◆ **Assigned task**
Copy each line of the material below that includes the string "хвост".

◆ **Dataset content**

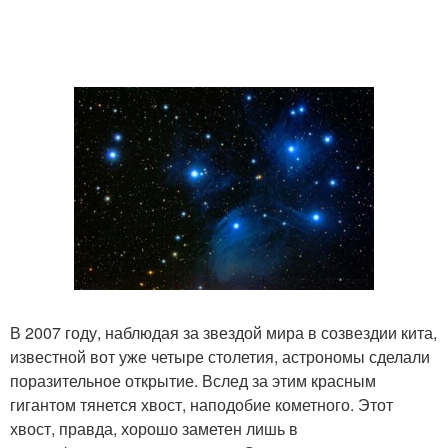
В 2007 году, наблюдая за звездой мира в созвездии кита,
известной вот уже четыре столетия, астрономы сделали
поразительное открытие. Вслед за этим красным
гигантом тянется хвост, наподобие кометного. Этот
хвост, правда, хорошо заметен лишь в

◆ **Reply**
гигантом тянется хвост, наподобие кометного. Этот
хвост, правда, хорошо заметен лишь в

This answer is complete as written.